→ **Exercise goal**:
The records that follow are to be copied word for word. Pictures should be omitted.

→ **Data for review**:

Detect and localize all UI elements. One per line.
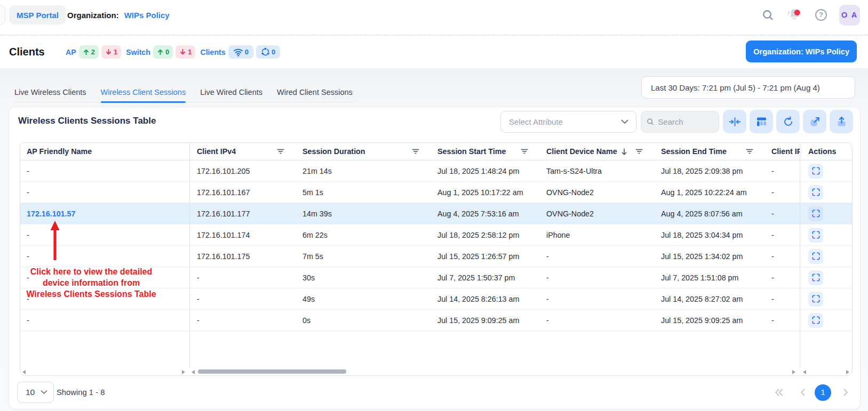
table-row[interactable]: - 172.16.101.167 5m 1s Aug 1, 2025 10:17…	[20, 182, 852, 203]
cell-ap-friendly-name: -	[20, 160, 189, 181]
expand-row-button[interactable]	[808, 164, 823, 179]
next-page-button[interactable]	[835, 382, 856, 402]
device-detail-link[interactable]: 172.16.101.57	[27, 209, 75, 218]
table-row[interactable]: - 172.16.101.175 7m 5s Jul 15, 2025 1:26…	[20, 246, 852, 267]
column-header-session-start-time[interactable]: Session Start Time	[430, 143, 539, 160]
scrollbar-thumb[interactable]	[198, 369, 346, 374]
expand-row-button[interactable]	[808, 185, 823, 200]
avatar-initials: O A	[841, 11, 858, 19]
scroll-right-arrow[interactable]	[792, 370, 795, 374]
cell-client-device-name: -	[539, 246, 654, 267]
column-header-session-duration[interactable]: Session Duration	[295, 143, 430, 160]
expand-row-button[interactable]	[808, 206, 823, 221]
page-header: Clients AP 2 1 Switch 0 1	[0, 36, 868, 68]
notifications-bell-icon[interactable]	[786, 6, 803, 23]
clients-wireless-pill[interactable]: 0	[228, 45, 253, 59]
column-header-client-ipv4[interactable]: Client IPv4	[189, 143, 295, 160]
msp-portal-button[interactable]: MSP Portal	[9, 5, 66, 25]
clients-stat-label[interactable]: Clients	[200, 48, 225, 57]
expand-row-button[interactable]	[808, 228, 823, 243]
cell-actions	[800, 224, 853, 245]
ap-up-pill[interactable]: 2	[79, 45, 99, 59]
cell-actions	[800, 203, 853, 224]
cell-client-device-name: -	[539, 267, 654, 288]
column-header-ap-friendly-name[interactable]: AP Friendly Name	[20, 143, 189, 160]
search-icon[interactable]	[759, 6, 776, 23]
select-attribute-dropdown[interactable]: Select Attribute	[500, 111, 636, 133]
tab-live-wireless-clients[interactable]: Live Wireless Clients	[14, 87, 86, 102]
cell-session-start-time: Jul 7, 2025 1:50:37 pm	[430, 267, 539, 288]
organization-breadcrumb: Organization: WIPs Policy	[67, 0, 170, 30]
cell-client-ipv4: -	[189, 267, 295, 288]
table-row[interactable]: - - 49s Jul 14, 2025 8:26:13 am - Jul 14…	[20, 288, 852, 310]
switch-down-pill[interactable]: 1	[176, 45, 195, 59]
help-icon[interactable]: ?	[813, 6, 830, 23]
page-number-1[interactable]: 1	[815, 384, 831, 401]
tab-wired-client-sessions[interactable]: Wired Client Sessions	[277, 87, 353, 102]
filter-icon[interactable]	[276, 147, 285, 156]
scroll-right-arrow[interactable]	[182, 370, 185, 374]
cell-session-start-time: Jul 15, 2025 9:09:25 am	[430, 310, 539, 331]
table-title: Wireless Clients Sessions Table	[18, 116, 156, 126]
double-chevron-left-icon	[774, 388, 784, 397]
search-input[interactable]	[658, 117, 713, 126]
expand-row-button[interactable]	[808, 270, 823, 285]
column-header-client-ipv6[interactable]: Client IPv6	[764, 143, 800, 160]
page-size-value: 10	[26, 388, 35, 397]
table-row[interactable]: - 172.16.101.205 21m 14s Jul 18, 2025 1:…	[20, 160, 852, 182]
cell-session-end-time: Aug 4, 2025 8:07:56 am	[654, 203, 764, 224]
switch-down-count: 1	[188, 48, 192, 56]
expand-row-button[interactable]	[808, 249, 823, 264]
organization-link[interactable]: WIPs Policy	[124, 11, 170, 20]
cell-session-start-time: Aug 1, 2025 10:17:22 am	[430, 182, 539, 203]
page-title: Clients	[9, 36, 45, 68]
tab-wireless-client-sessions[interactable]: Wireless Client Sessions	[101, 87, 186, 102]
expand-row-button[interactable]	[808, 313, 823, 328]
cell-client-ipv6: -	[764, 288, 800, 309]
date-range-picker[interactable]: Last 30 Days: 7:21 pm (Jul 5) - 7:21 pm …	[641, 76, 855, 99]
scroll-left-arrow[interactable]	[192, 370, 195, 374]
table-row-selected[interactable]: 172.16.101.57 172.16.101.177 14m 39s Aug…	[20, 203, 852, 224]
user-avatar[interactable]: O A	[839, 5, 860, 26]
cell-session-end-time: Jul 7, 2025 1:51:08 pm	[654, 267, 764, 288]
filter-icon[interactable]	[745, 147, 754, 156]
cell-session-duration: 14m 39s	[295, 203, 430, 224]
scroll-left-arrow[interactable]	[803, 370, 806, 374]
table-row[interactable]: - 172.16.101.174 6m 22s Jul 18, 2025 2:5…	[20, 224, 852, 246]
pagination-controls: 1	[769, 380, 856, 405]
page-size-select[interactable]: 10	[17, 382, 54, 403]
organization-button[interactable]: Organization: WIPs Policy	[746, 41, 857, 62]
filter-icon[interactable]	[520, 147, 529, 156]
fit-columns-button[interactable]	[723, 110, 746, 133]
scroll-left-arrow[interactable]	[22, 370, 26, 374]
filter-icon[interactable]	[635, 147, 643, 156]
expand-icon	[811, 230, 821, 239]
pinned-right-separator	[800, 143, 800, 375]
expand-row-button[interactable]	[808, 292, 823, 307]
switch-up-pill[interactable]: 0	[153, 45, 173, 59]
filter-icon[interactable]	[411, 147, 420, 156]
scroll-right-arrow[interactable]	[846, 370, 849, 374]
ap-stat-label[interactable]: AP	[66, 48, 76, 57]
columns-button[interactable]	[750, 110, 773, 133]
cell-ap-friendly-name: 172.16.101.57	[20, 203, 189, 224]
export-button[interactable]	[830, 110, 853, 133]
switch-stat-label[interactable]: Switch	[126, 48, 150, 57]
column-header-client-device-name[interactable]: Client Device Name	[539, 143, 654, 160]
ap-down-pill[interactable]: 1	[101, 45, 121, 59]
previous-page-button[interactable]	[793, 382, 813, 402]
table-search	[641, 111, 719, 133]
sort-descending-icon[interactable]	[620, 148, 628, 156]
table-row[interactable]: - - 30s Jul 7, 2025 1:50:37 pm - Jul 7, …	[20, 267, 852, 288]
table-row[interactable]: - - 0s Jul 15, 2025 9:09:25 am - Jul 15,…	[20, 310, 852, 331]
top-header: MSP Portal Organization: WIPs Policy ?	[0, 0, 868, 35]
open-external-button[interactable]	[803, 110, 826, 133]
cell-ap-friendly-name: -	[20, 310, 189, 331]
column-header-session-end-time[interactable]: Session End Time	[654, 143, 764, 160]
refresh-button[interactable]	[776, 110, 800, 133]
clients-mesh-count: 0	[272, 48, 275, 56]
first-page-button[interactable]	[769, 382, 789, 402]
expand-icon	[811, 252, 821, 261]
clients-mesh-pill[interactable]: 0	[256, 45, 280, 59]
tab-live-wired-clients[interactable]: Live Wired Clients	[200, 87, 262, 102]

→ **Solution**:
Detect and localize all UI elements. One per line.
table-row[interactable]: - 172.16.101.167 5m 1s Aug 1, 2025 10:17…	[20, 182, 852, 203]
cell-ap-friendly-name: -	[20, 160, 189, 181]
expand-row-button[interactable]	[808, 164, 823, 179]
next-page-button[interactable]	[835, 382, 856, 402]
device-detail-link[interactable]: 172.16.101.57	[27, 209, 75, 218]
table-row[interactable]: - 172.16.101.175 7m 5s Jul 15, 2025 1:26…	[20, 246, 852, 267]
column-header-session-start-time[interactable]: Session Start Time	[430, 143, 539, 160]
scrollbar-thumb[interactable]	[198, 369, 346, 374]
expand-row-button[interactable]	[808, 185, 823, 200]
avatar-initials: O A	[841, 11, 858, 19]
scroll-right-arrow[interactable]	[792, 370, 795, 374]
cell-client-device-name: -	[539, 246, 654, 267]
column-header-session-duration[interactable]: Session Duration	[295, 143, 430, 160]
expand-row-button[interactable]	[808, 206, 823, 221]
page-header: Clients AP 2 1 Switch 0 1	[0, 36, 868, 68]
notifications-bell-icon[interactable]	[786, 6, 803, 23]
clients-wireless-pill[interactable]: 0	[228, 45, 253, 59]
column-header-client-ipv4[interactable]: Client IPv4	[189, 143, 295, 160]
msp-portal-button[interactable]: MSP Portal	[9, 5, 66, 25]
clients-stat-label[interactable]: Clients	[200, 48, 225, 57]
expand-row-button[interactable]	[808, 228, 823, 243]
cell-actions	[800, 224, 853, 245]
ap-up-pill[interactable]: 2	[79, 45, 99, 59]
cell-actions	[800, 203, 853, 224]
cell-client-device-name: -	[539, 267, 654, 288]
column-header-ap-friendly-name[interactable]: AP Friendly Name	[20, 143, 189, 160]
search-icon[interactable]	[759, 6, 776, 23]
select-attribute-dropdown[interactable]: Select Attribute	[500, 111, 636, 133]
tab-live-wireless-clients[interactable]: Live Wireless Clients	[14, 87, 86, 102]
cell-session-start-time: Jul 7, 2025 1:50:37 pm	[430, 267, 539, 288]
organization-breadcrumb: Organization: WIPs Policy	[67, 0, 170, 30]
cell-client-ipv4: -	[189, 267, 295, 288]
table-row[interactable]: - - 49s Jul 14, 2025 8:26:13 am - Jul 14…	[20, 288, 852, 310]
switch-down-pill[interactable]: 1	[176, 45, 195, 59]
help-icon[interactable]: ?	[813, 6, 830, 23]
page-number-1[interactable]: 1	[815, 384, 831, 401]
tab-wired-client-sessions[interactable]: Wired Client Sessions	[277, 87, 353, 102]
filter-icon[interactable]	[276, 147, 285, 156]
scroll-right-arrow[interactable]	[182, 370, 185, 374]
cell-session-start-time: Jul 15, 2025 9:09:25 am	[430, 310, 539, 331]
table-title: Wireless Clients Sessions Table	[18, 116, 156, 126]
double-chevron-left-icon	[774, 388, 784, 397]
search-input[interactable]	[658, 117, 713, 126]
expand-row-button[interactable]	[808, 270, 823, 285]
column-header-client-ipv6[interactable]: Client IPv6	[764, 143, 800, 160]
page-size-value: 10	[26, 388, 35, 397]
table-row[interactable]: - 172.16.101.205 21m 14s Jul 18, 2025 1:…	[20, 160, 852, 182]
cell-session-end-time: Aug 4, 2025 8:07:56 am	[654, 203, 764, 224]
switch-down-count: 1	[188, 48, 192, 56]
expand-row-button[interactable]	[808, 249, 823, 264]
organization-link[interactable]: WIPs Policy	[124, 11, 170, 20]
cell-session-start-time: Aug 1, 2025 10:17:22 am	[430, 182, 539, 203]
page-title: Clients	[9, 36, 45, 68]
tab-wireless-client-sessions[interactable]: Wireless Client Sessions	[101, 87, 186, 102]
expand-row-button[interactable]	[808, 313, 823, 328]
cell-client-ipv6: -	[764, 288, 800, 309]
date-range-picker[interactable]: Last 30 Days: 7:21 pm (Jul 5) - 7:21 pm …	[641, 76, 855, 99]
scroll-left-arrow[interactable]	[192, 370, 195, 374]
table-row-selected[interactable]: 172.16.101.57 172.16.101.177 14m 39s Aug…	[20, 203, 852, 224]
user-avatar[interactable]: O A	[839, 5, 860, 26]
cell-session-end-time: Jul 7, 2025 1:51:08 pm	[654, 267, 764, 288]
filter-icon[interactable]	[745, 147, 754, 156]
cell-session-duration: 14m 39s	[295, 203, 430, 224]
scroll-left-arrow[interactable]	[803, 370, 806, 374]
table-row[interactable]: - 172.16.101.174 6m 22s Jul 18, 2025 2:5…	[20, 224, 852, 246]
pagination-controls: 1	[769, 380, 856, 405]
page-size-select[interactable]: 10	[17, 382, 54, 403]
organization-button[interactable]: Organization: WIPs Policy	[746, 41, 857, 62]
filter-icon[interactable]	[520, 147, 529, 156]
fit-columns-button[interactable]	[723, 110, 746, 133]
scroll-left-arrow[interactable]	[22, 370, 26, 374]
filter-icon[interactable]	[635, 147, 643, 156]
expand-icon	[811, 230, 821, 239]
pinned-right-separator	[800, 143, 800, 375]
expand-row-button[interactable]	[808, 292, 823, 307]
switch-up-pill[interactable]: 0	[153, 45, 173, 59]
filter-icon[interactable]	[411, 147, 420, 156]
scroll-right-arrow[interactable]	[846, 370, 849, 374]
ap-stat-label[interactable]: AP	[66, 48, 76, 57]
columns-button[interactable]	[750, 110, 773, 133]
cell-ap-friendly-name: 172.16.101.57	[20, 203, 189, 224]
export-button[interactable]	[830, 110, 853, 133]
switch-stat-label[interactable]: Switch	[126, 48, 150, 57]
column-header-client-device-name[interactable]: Client Device Name	[539, 143, 654, 160]
ap-down-pill[interactable]: 1	[101, 45, 121, 59]
previous-page-button[interactable]	[793, 382, 813, 402]
table-search	[641, 111, 719, 133]
sort-descending-icon[interactable]	[620, 148, 628, 156]
table-row[interactable]: - - 30s Jul 7, 2025 1:50:37 pm - Jul 7, …	[20, 267, 852, 288]
table-row[interactable]: - - 0s Jul 15, 2025 9:09:25 am - Jul 15,…	[20, 310, 852, 331]
top-header: MSP Portal Organization: WIPs Policy ?	[0, 0, 868, 35]
open-external-button[interactable]	[803, 110, 826, 133]
cell-ap-friendly-name: -	[20, 310, 189, 331]
column-header-session-end-time[interactable]: Session End Time	[654, 143, 764, 160]
refresh-button[interactable]	[776, 110, 800, 133]
clients-mesh-count: 0	[272, 48, 275, 56]
first-page-button[interactable]	[769, 382, 789, 402]
expand-icon	[811, 252, 821, 261]
clients-mesh-pill[interactable]: 0	[256, 45, 280, 59]
tab-live-wired-clients[interactable]: Live Wired Clients	[200, 87, 262, 102]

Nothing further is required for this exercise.